Patterson Family – pioneers of the outback

Archibald Patterson and his cousin, John McTaggart, sailed from Argyllshire, Scotland to Portland Bay South Australia arriving December 1852. Catherine McCallum and her sister Mary arrived in November 1851. Together the sisters travelled from Adelaide to Portland SA to marry respective fiancées Archibald and John.

The Patterson family lived with the rest of the McCallum family at Mount Muirhead in the South East. In 1856 Archibald and Catherine travelled north with the McTaggart family to help them establish a sheep station at Wooltana. Drought affected them badly from 1863-1865 but with the financial assistance of Elder, Smith & Co., McTaggart saved his property and went on to own land in the area totalling over 1,000 square miles.

The Patterson family decided to try their luck further north.

The only son of Archibald and Catherine, John Archibald Donald (Jack) Patterson married Margaret Mulholland in 1897. He became a well-known publican who owned hotels in White Cliffs, Gemville and Farina.

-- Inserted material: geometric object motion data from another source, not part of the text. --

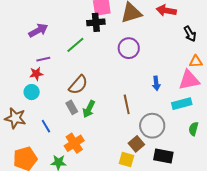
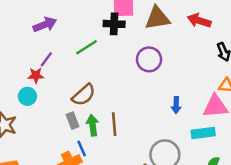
purple line: (43, 59) -> (46, 59), turned -48
brown line: (127, 104) -> (114, 124), moved
green arrow: (89, 109) -> (93, 125), turned 138
blue line: (46, 126) -> (82, 149), moved

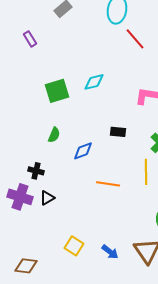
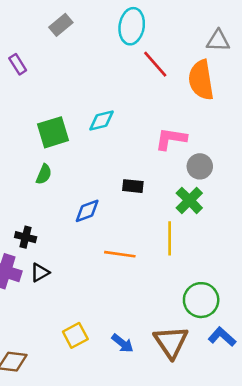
green semicircle: (54, 135) -> (44, 174), moved
yellow square: (74, 246) -> (75, 335), turned 30

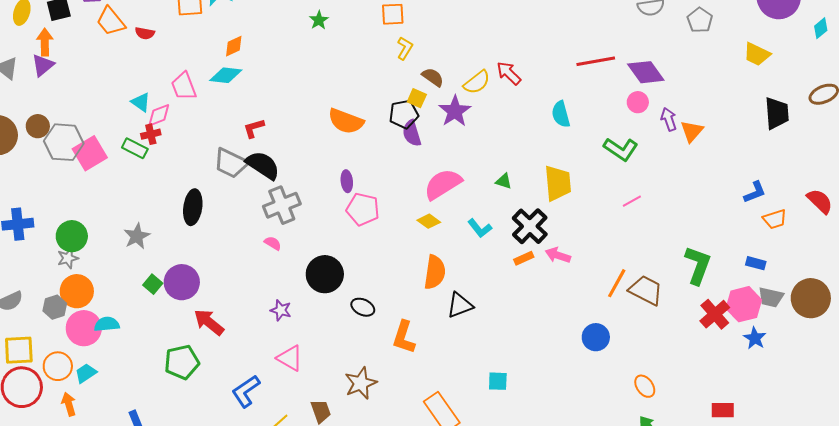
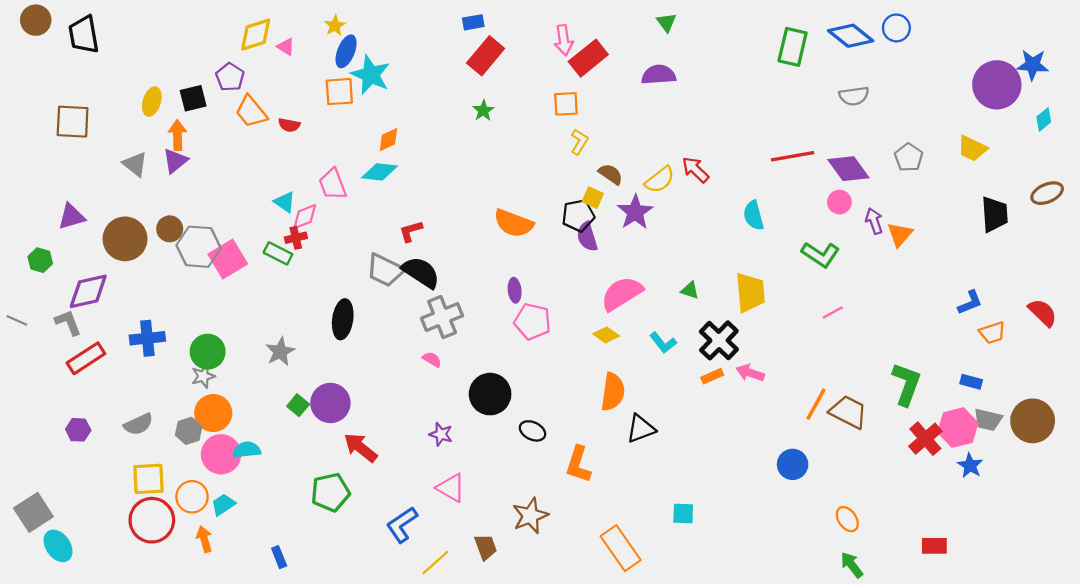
gray pentagon: (700, 20) -> (909, 157), moved

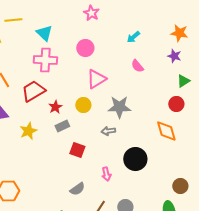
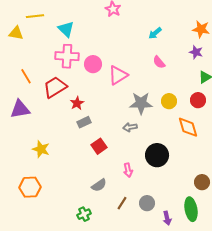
pink circle: (85, 48) -> (93, 64), moved
yellow circle: (83, 105) -> (169, 101), moved
yellow star: (28, 131) -> (41, 149), moved, turned -30
red square: (77, 150) -> (99, 146), turned 35

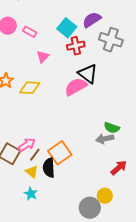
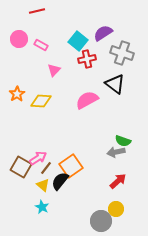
black triangle: (88, 74) -> (115, 84), moved
black semicircle: (49, 168) -> (60, 181), turned 42
red arrow: (119, 168) -> (118, 181), moved

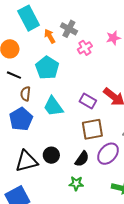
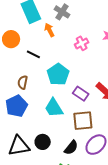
gray cross: (69, 29) -> (62, 12), moved
cyan pentagon: (47, 68) -> (58, 74), moved
black line: (14, 75) -> (33, 54), moved
cyan trapezoid: (53, 106) -> (54, 108), moved

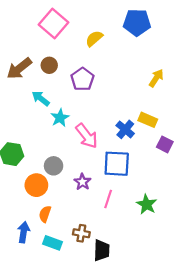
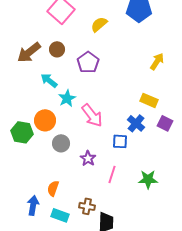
blue cross: (125, 129) -> (136, 123), moved
blue square: (117, 164) -> (120, 141), size x0.6
orange circle: (36, 185) -> (45, 120), moved
green star: (147, 204) -> (148, 179), turned -30

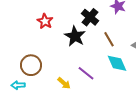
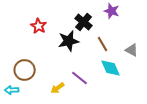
black star: (75, 36) -> (69, 41), turned 30
yellow arrow: (64, 83) -> (58, 88), turned 104

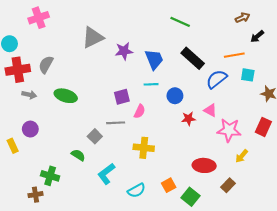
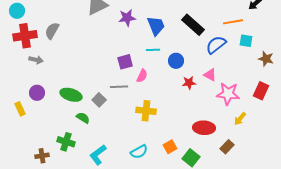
green ellipse: (66, 96) -> (71, 95), moved
cyan L-shape: (106, 174) -> (98, 155), moved
green cross: (50, 176) -> (66, 142), moved

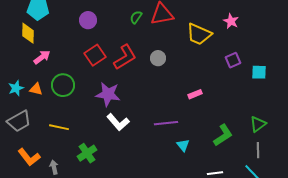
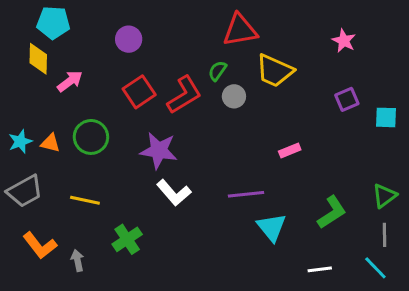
green semicircle: (136, 17) -> (217, 71), moved
yellow trapezoid: (199, 34) -> (275, 71), moved
pink arrow: (42, 57) -> (70, 81), moved
cyan triangle: (183, 145) -> (272, 227), size x1.5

From 1914 to the late 1920’s Jack leased Tinga Tingana Station, on the Strzelecki Track.  Orphaned Aboriginal boys, Percy (Possum) and Stuart adopted the Patterson name and came with them from White Cliffs. Archibald died at Tinga Tingana Station in 1917 and his isolated grave stands on the banks of the Strzelecki Creek. His wife, Catherine, died in 1886 aged 56.  Buried in Hawker, her headstone reads, “Freed from this ever dreary vale of life”.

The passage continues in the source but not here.